Print each line below verbatim, skipping every picture.

◆ **Dataset excerpt**:
*****

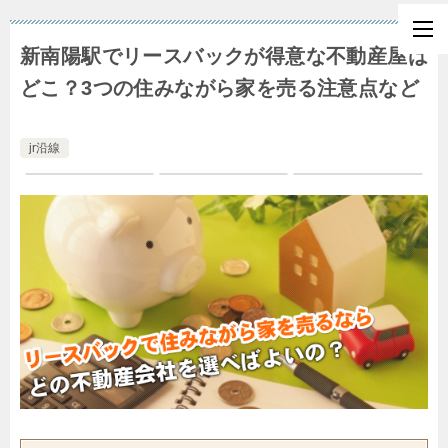
新南陽駅でリースバックが得意な不動産屋は
どこ？3つの住みながら家を売る注意点など
jr沿線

*****

◆ **Response area**:
新南陽駅でリースバックが得意な不動産屋は
どこ？3つの住みながら家を売る注意点など
jr沿線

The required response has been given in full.